Biovecblok ha come obiettivo lo sviluppo di biocidi e nuovi tools per il controllo ecologico delle zanzare vettrici di malattie come Zika virus, Dengue e Malaria. Inoltre Biovecblok offre un servizio unico su territorio nazionale di sperimentazioni su insetti in semi-field cages, ovvero gabbie di grandi dimensioni dove vengono ricreate le condizioni naturali di temperatura, luce ed umidità.

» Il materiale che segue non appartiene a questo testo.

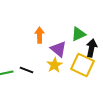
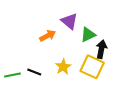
orange arrow: (40, 35) -> (48, 36), turned 63
purple triangle: (58, 49) -> (69, 21), moved

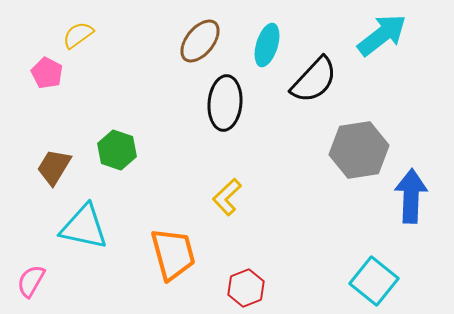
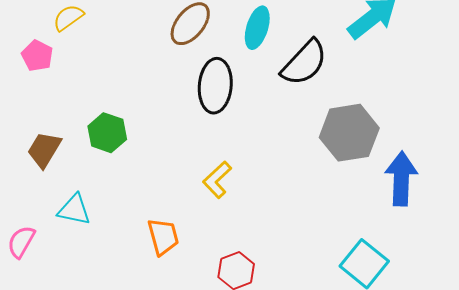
cyan triangle: (84, 227) -> (74, 210), size x0.7
orange trapezoid: (173, 254) -> (163, 237), size x0.7
pink semicircle: (31, 281) -> (21, 242), moved

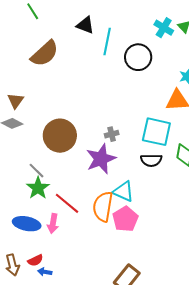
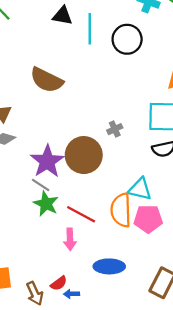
brown semicircle: (45, 53) -> (47, 80), moved, turned 80
brown circle: (60, 136) -> (84, 155), moved
purple star: (101, 159) -> (47, 161), moved
pink pentagon: (125, 219) -> (148, 219), turned -30
blue ellipse: (27, 224) -> (109, 266), moved

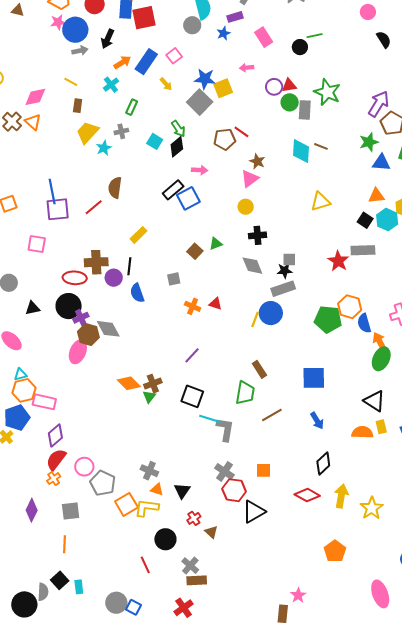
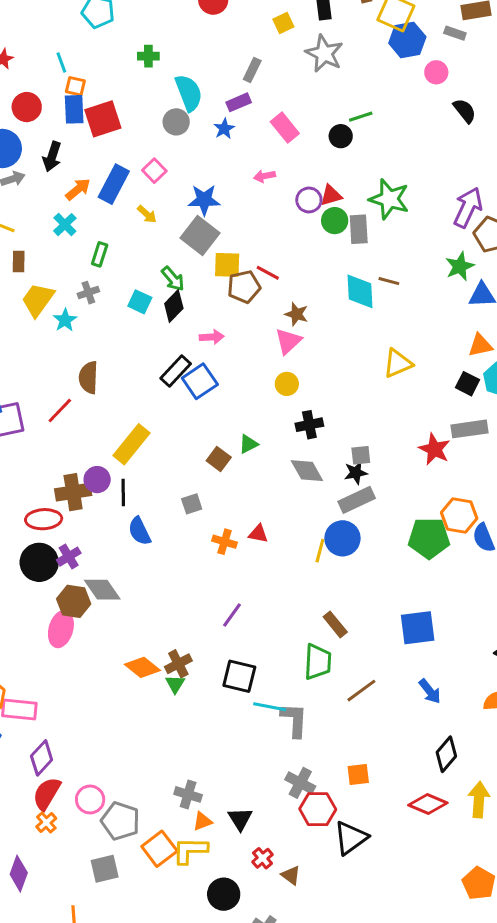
yellow square: (223, 88) -> (227, 265), moved, turned 30
yellow rectangle: (138, 235) -> (131, 444), size x1.5
purple circle: (114, 278) -> (97, 480), moved
purple cross: (81, 318) -> (69, 557), moved
orange triangle: (157, 489) -> (203, 821), turned -32
gray square: (71, 511) -> (105, 869), moved

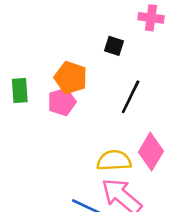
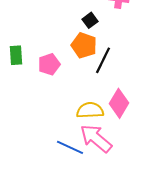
black square: (114, 46) -> (90, 20), turned 35
orange pentagon: (71, 78) -> (84, 45), moved

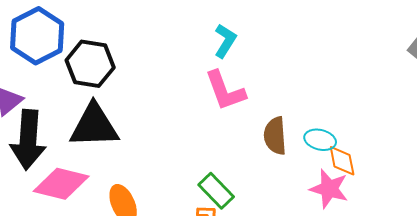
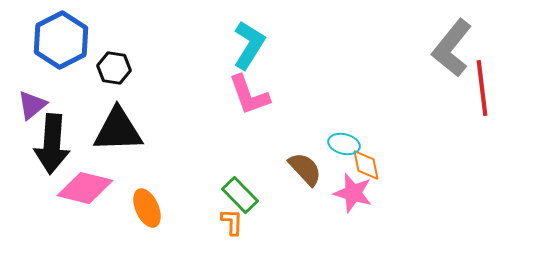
cyan L-shape: (225, 41) -> (249, 45), size x1.4
black hexagon: (90, 64) -> (114, 68), size x0.7
brown semicircle: (275, 136) -> (305, 169), moved, turned 141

 Da anni la Scuola di Bioscienze e Medicina Veterinaria dell’Università di Camerino conduce ricerche di eccellenza nel campo delle parassitosi trasmesse da insetti in ambito agro-alimentare e socio-sanitario. In questo contesto si inserisce la nostra idea: dopo anni di ricerche in un progetto che ha coinvolto l’Università di Camerino, l’Università degli Studi di Perugia e l’Università di Harvard, abbiamo trasformato una molecola naturale presente in diversi alimenti come vino, formaggio, frutta secca e cioccolata in un potente biocida capace di superare i limiti degli insetticidi e dei pesticidi attualmente utilizzati legati all’insorgenza nell’insetto di resistenze nei confronti del principio chimico adoperato. La nostra molecola facendo parte della biologia degli insetti, non solo non è tossica ma, al contrario delle sostanze chimiche utilizzate nella maggior parte dei prodotti in commercio, essendo indispensabile per la fisiologia dell’insetto, non può indurre meccanismi di resistenza. In particolare il nostro biocida riesce ad arrestare il ciclo riproduttivo delle zanzare appartenenti al genere Anopheles, i principali vettori di Malaria e al genere Aedes, vettori di Zika virus e Dengue, rendendole sterili. In questo modo non solo si blocca la trasmissione dell’agente eziologico, ma si diminuisce drasticamente la popolazione vettrice.

Considerando la forte espansione del mercato dei pesticidi, il loro elevato costo di produzione dovuto alla inefficacia dei composti chimici comunemente utilizzati e quindi la sempre maggiore domanda di nuove formulazioni, il nostro prodotto rappresenta l’anello di congiunzione tra la crescente richiesta di prodotti biologici e la produzione industriale.